Written by Jessica Roberts
Photography by Melissa Harward
Sometimes the need to feel skinny and/or healthy is unexplainably and completely overtaken by the need to be a total fatass.
When you find yourself gripped by this unhealthy craving in the Classic City, it is important to know your options. Luckily, a list has been compiled of Athens’ most sinful dishes, which will surely help in your caloric crusades.
1. Ike and Jane’s Bacon Donuts
Even though the name basically says it all, let’s contemplate these donuts. Donuts are delicious, right? And bacon makes everything taste better, right? If you agreed with both of these statements, it should be obvious to you why the salty, fatty, sugary goodness of these donuts cannot be denied. Ignore the stares of others while you wolf down one of these with lightning-fast speed. Now if only you could run a mile that quickly…
2. El Sol’s Torta Oaxaqueña, a.k.a. The Hangover Destroyer
Take El Sol’s regular Torta (Mexican sandwich) and make it 10 times better. Along with the normal toppings of mayo, cheese, sour cream, lettuce, tomato, avocado and jalapeños, the wonderful people in charge of this Mexican restaurant have gone where no man has gone before. Instead of stuffing this sandwich-y deliciousness with a normal meaty substance, they have instead added beans, hotdogs, bacon and fried eggs into the mix. If you had a hangover before eating this, it is now gone. And if you were on a diet before eating this, you aren’t anymore.
3. Weaver D’s Fried Pork Chops (or basically anything else on their menu)
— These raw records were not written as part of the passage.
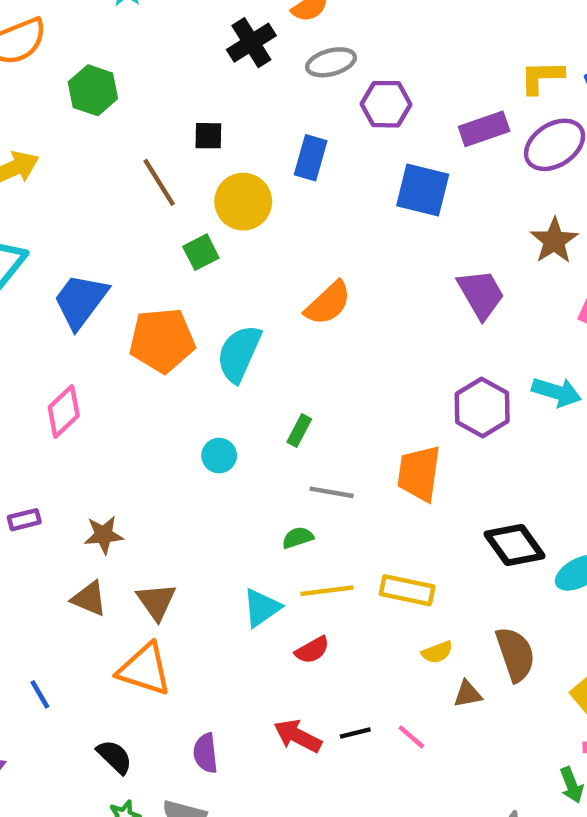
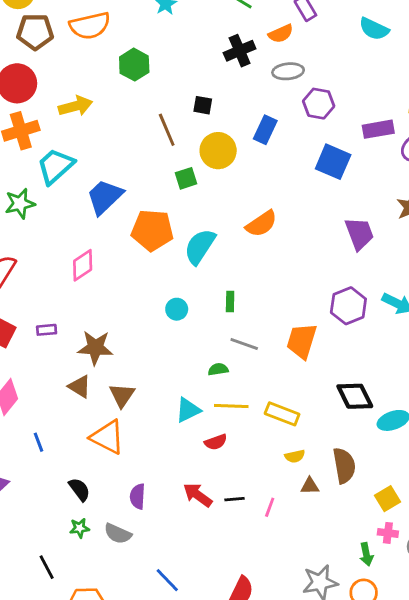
green rectangle: (299, 431) -> (230, 302), turned -36
brown star: (104, 535) -> (95, 348), size x1.4
pink line: (411, 737) -> (270, 507), turned 60

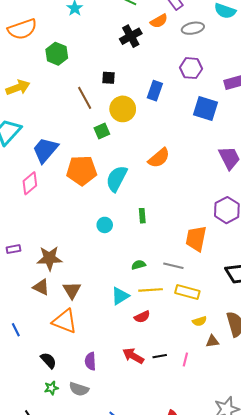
gray ellipse: (288, 71) -> (193, 28), moved
pink diamond: (83, 265) -> (30, 183), moved
gray line: (244, 344) -> (173, 266), moved

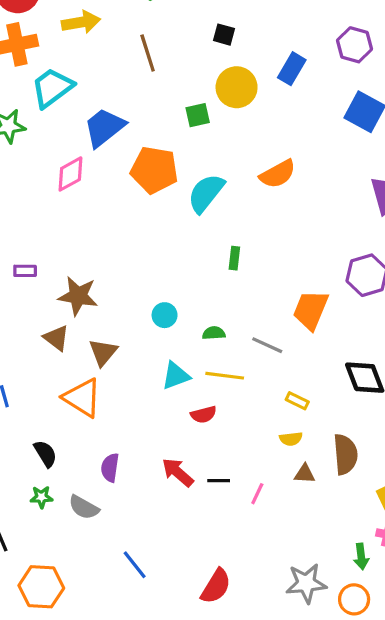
brown line: (85, 98) -> (148, 53), moved
cyan circle: (105, 225) -> (165, 315), moved
yellow rectangle: (187, 292) -> (297, 401), moved, size x0.6

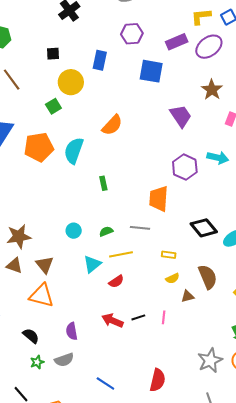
gray semicircle: (84, 507) -> (64, 360), turned -30

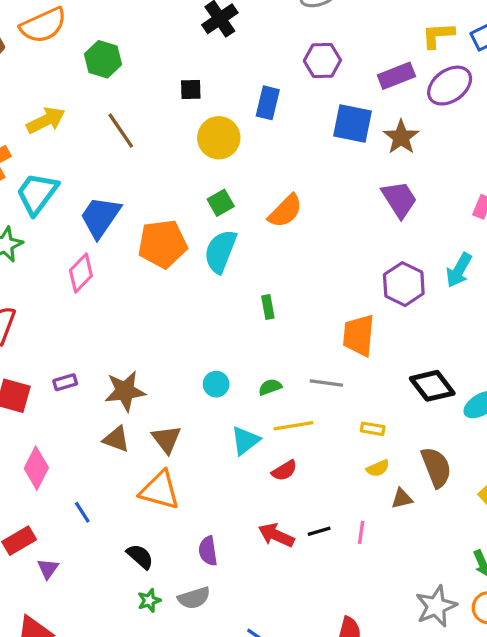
brown star: (212, 90) -> (401, 137), moved
green square: (53, 106) -> (221, 203), moved
cyan arrow: (218, 158) -> (459, 270), turned 105

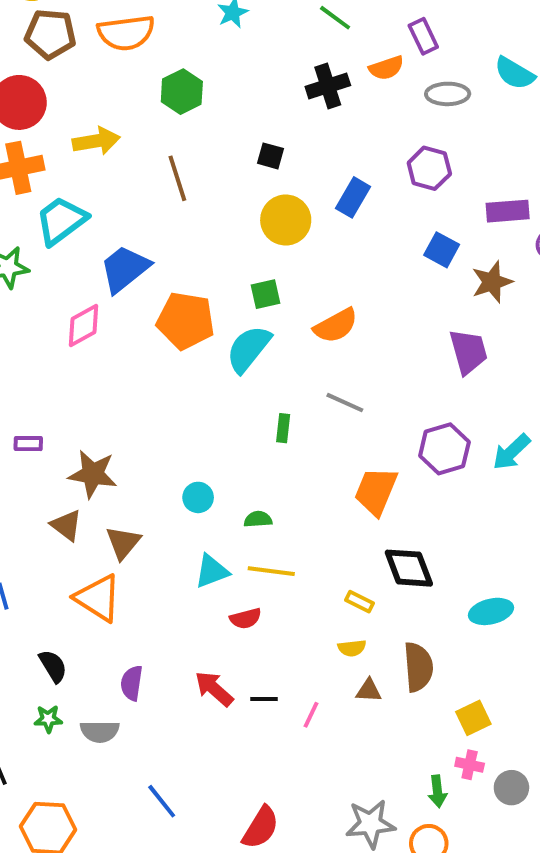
blue square: (352, 123) -> (442, 250), size x0.7
gray line: (326, 383) -> (345, 403), moved
black diamond: (432, 386) -> (409, 568), moved

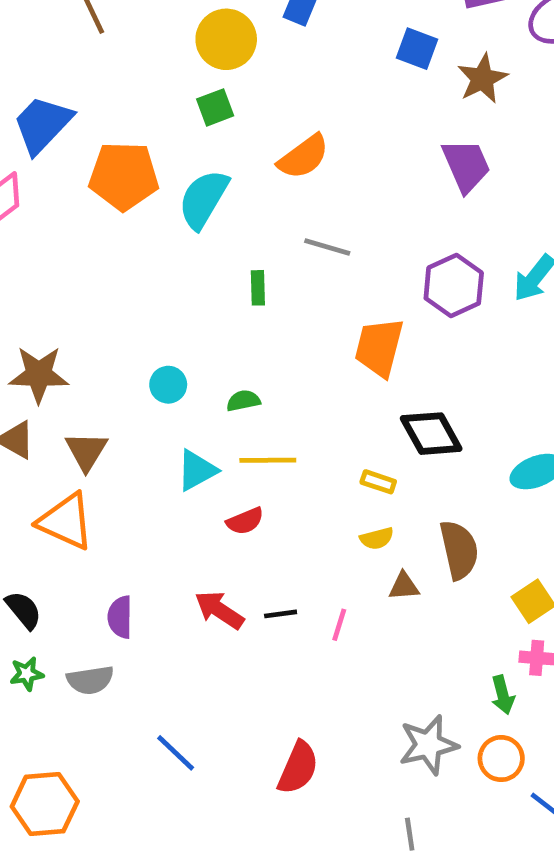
green square: (266, 294) -> (215, 107), moved

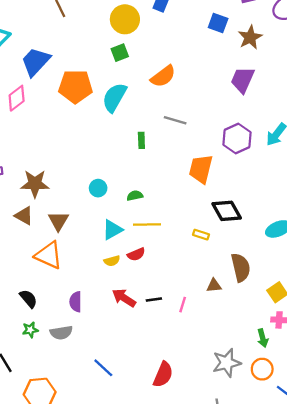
purple trapezoid: (466, 165) -> (243, 80), turned -132
yellow semicircle: (377, 538) -> (112, 261), moved

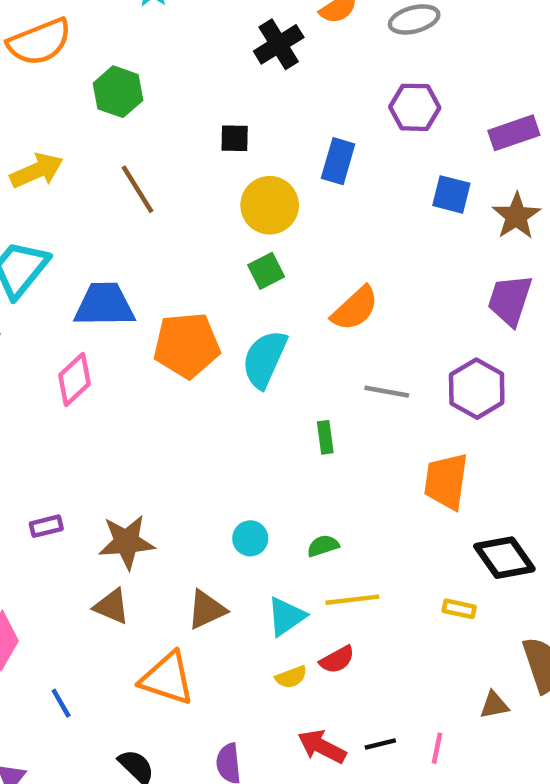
blue trapezoid: (36, 62) -> (104, 305), turned 52
purple hexagon: (237, 138) -> (477, 389), moved
brown triangle: (58, 221) -> (207, 610), moved, turned 40

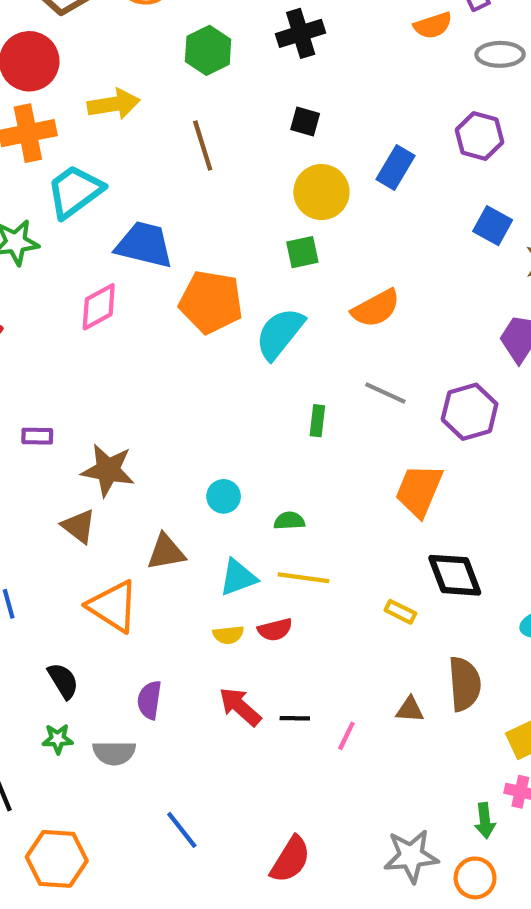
black cross: (279, 44) -> (301, 33), moved

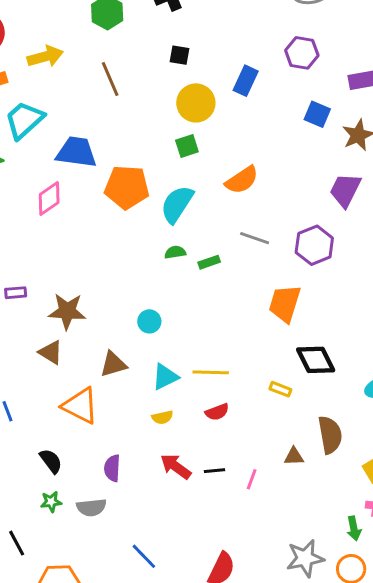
green rectangle: (317, 421) -> (209, 262), turned 70
green semicircle: (289, 521) -> (175, 252), moved
red semicircle: (275, 630) -> (217, 412), moved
People looking for good, old-fashioned southern food are (hopefully) not looking to eat healthy. And Voilá! We have Weaver D’s. The fried pork chops at this bright green eatery are to die for: crunchy, salty, horrible-for-you goodness. Don’t just limit yourself to one unhealthy menu item here, though; the fried okra, fried chicken and fried everything else are delicious, too.
4. The Grill’s Milkshakes
Creamy, icy, dreamy, yummy. Anyone who has been drunk in downtown Athens knows about The Grill (even if they may not remember the last time they were there). And anyone who has been to The Grill knows about their huge, amazing milkshakes. Don’t be a pansy and try to pull the “they have calcium!” card, though. Embrace the dairy fat and slurp away on one of these babies. Dip your fries in ‘em if you want to increase your likelihood of having a heart attack before 40.
5. Shokitini’s Tempura Oreos
Fried Oreos. Need I say more? Oh, I do? OK then. Shokitini has explored the unhealthy potential of Japanese food to its greatest extent. Take one of America’s favorite cookies and encase it in Japan’s favorite breading. What do you end up with? A crispy-on-the-outside, gooey-on-the inside treat that makes a normal, unfried Oreo look like Pamela Anderson with no makeup on.
6. Cozy Yum Yum’s Cream Cheese Rangoons
These delicious pockets of love consist of crispy goodness on the outside, creamy richness on the inside. In these appetizers, an outer casing of fried dough cocoons warm cream cheese. A decadent starter to any of Cozy Yum Yum’s awesome entrees, these little treats are simply divine. A hint: if you go for the lunch special, you get one of these yummy things as part of your complimentary appetizer! Yessssss.
Thus: fear not, fat-seekers! We at BLVD salute you and your unending quest to find the yummiest, most sinful dishes. If you can still get off the couch after trying all of these examples and your hunger will not abate, keep searching! May your taste buds rejoice and your waistlines suffer at the hands of these delicious and devilish foods.